How will Jewish woman vote in the heart of an Arab neighborhood?

A Jewish woman from eastern Jerusalem is afraid to vote in a polling station in a school in the heart of an Arab neighborhood.

Ben Ariel ,

Dov Kalmanovich
Dov Kalmanovich
Eliran Aharon

A Jewish woman from the Beit Orot neighborhood in eastern Jerusalem contacted Deputy Jerusalem Mayor Dov Kalmanovich and claimed that she was denied the right to vote because she is supposed to vote in a school located in the heart of an Arab neighborhood in the city.

"I am a resident of the Beit Orot neighborhood in East Jerusalem. I want to exercise my right to vote in the local elections for the Jerusalem municipality. After checking where the polling station at which I am to vote is located, I discovered that I was registered for voting at an Arab school in the A-Tur neighborhood," the Jewish woman wrote in a letter to Kalmanovich.

The resident warned that the entry of a Jewish woman into an Arab neighborhood and into an Arab school is a security threat. She further pointed out that she and other residents had asked the Interior Ministry to change the polling stations in which they are supposed to vote to ones that are located in a Jewish neighborhood.

"After I and other residents approached the Interior Ministry and the municipality...we were informed that it was not possible to change the location of the polling station. Our only option is to try to ask for a police escort. I protest the fact that my basic right to vote in the elections is revoked and that I do not have a normal and safe way, as any citizen does, to go to the polls and vote," the resident wrote.

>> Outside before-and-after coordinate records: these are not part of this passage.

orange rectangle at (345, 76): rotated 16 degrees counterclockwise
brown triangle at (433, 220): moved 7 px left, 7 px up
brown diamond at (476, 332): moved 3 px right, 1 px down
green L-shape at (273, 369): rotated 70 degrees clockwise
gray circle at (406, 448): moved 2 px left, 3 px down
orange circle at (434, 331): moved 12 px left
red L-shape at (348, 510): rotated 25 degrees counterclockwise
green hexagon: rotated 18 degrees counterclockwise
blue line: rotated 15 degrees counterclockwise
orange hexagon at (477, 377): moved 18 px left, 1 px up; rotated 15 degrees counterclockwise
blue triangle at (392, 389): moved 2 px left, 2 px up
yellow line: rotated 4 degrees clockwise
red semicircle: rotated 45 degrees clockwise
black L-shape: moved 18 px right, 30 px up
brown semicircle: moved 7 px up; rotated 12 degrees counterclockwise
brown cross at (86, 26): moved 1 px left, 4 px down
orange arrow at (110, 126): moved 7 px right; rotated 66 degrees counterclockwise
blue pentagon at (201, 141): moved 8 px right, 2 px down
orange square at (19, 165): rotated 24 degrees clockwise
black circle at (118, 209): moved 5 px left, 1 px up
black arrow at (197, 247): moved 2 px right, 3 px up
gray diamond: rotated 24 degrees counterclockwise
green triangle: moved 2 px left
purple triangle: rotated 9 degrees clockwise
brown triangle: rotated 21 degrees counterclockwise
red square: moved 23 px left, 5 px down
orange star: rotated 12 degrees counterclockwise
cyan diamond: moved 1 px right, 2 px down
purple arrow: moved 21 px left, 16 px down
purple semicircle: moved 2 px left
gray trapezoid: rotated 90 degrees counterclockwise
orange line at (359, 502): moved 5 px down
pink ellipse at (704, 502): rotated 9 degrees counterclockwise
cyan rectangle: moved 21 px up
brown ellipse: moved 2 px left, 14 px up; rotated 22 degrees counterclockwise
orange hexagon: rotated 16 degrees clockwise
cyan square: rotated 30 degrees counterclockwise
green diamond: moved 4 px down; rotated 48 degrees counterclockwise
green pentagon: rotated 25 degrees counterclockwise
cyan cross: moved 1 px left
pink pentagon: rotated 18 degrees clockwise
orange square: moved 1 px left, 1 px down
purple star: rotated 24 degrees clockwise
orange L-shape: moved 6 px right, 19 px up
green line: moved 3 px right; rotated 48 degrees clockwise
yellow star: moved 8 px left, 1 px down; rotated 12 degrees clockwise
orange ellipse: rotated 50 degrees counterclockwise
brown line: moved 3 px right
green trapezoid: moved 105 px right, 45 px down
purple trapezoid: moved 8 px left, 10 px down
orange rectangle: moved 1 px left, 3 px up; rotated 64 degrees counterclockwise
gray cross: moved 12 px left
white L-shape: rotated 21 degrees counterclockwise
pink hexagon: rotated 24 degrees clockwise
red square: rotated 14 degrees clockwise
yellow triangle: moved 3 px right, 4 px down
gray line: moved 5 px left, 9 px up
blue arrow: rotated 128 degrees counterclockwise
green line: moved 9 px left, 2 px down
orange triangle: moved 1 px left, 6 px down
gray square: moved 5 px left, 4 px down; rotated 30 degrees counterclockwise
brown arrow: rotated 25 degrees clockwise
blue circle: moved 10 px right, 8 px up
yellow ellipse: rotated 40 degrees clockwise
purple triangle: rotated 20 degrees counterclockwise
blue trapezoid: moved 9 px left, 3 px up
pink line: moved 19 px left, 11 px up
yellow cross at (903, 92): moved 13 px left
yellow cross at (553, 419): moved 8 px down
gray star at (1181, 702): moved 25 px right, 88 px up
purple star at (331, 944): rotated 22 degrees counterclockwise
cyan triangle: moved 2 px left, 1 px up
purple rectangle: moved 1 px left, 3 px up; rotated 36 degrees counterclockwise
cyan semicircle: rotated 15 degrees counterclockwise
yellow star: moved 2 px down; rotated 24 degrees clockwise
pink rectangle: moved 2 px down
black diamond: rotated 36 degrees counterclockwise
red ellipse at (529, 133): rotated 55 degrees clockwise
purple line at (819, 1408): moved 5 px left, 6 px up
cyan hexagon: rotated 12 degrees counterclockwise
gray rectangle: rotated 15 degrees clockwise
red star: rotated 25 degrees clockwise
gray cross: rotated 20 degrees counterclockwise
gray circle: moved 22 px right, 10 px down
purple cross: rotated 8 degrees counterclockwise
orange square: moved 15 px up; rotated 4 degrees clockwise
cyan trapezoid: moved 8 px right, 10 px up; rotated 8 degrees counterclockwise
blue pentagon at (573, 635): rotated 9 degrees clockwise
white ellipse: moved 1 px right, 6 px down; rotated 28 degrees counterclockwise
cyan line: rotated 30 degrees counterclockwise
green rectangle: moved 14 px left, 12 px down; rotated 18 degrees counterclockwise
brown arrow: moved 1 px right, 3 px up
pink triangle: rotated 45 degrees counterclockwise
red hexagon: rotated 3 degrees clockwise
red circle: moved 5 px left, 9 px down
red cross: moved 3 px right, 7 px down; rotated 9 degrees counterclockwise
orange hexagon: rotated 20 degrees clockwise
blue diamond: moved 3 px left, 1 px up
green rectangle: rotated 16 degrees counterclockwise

Kalmanovich assured the woman that he would act to provide her with security. "It is inconceivable that a Jewish resident in the eastern part of the capital of the State of Israel will be afraid to vote. I call upon all the Jewish residents of eastern Jerusalem who are facing the same problem to turn to me and I will do my utmost to find a suitable and appropriate solution for them. Jerusalem is united in deeds and not in words," he said.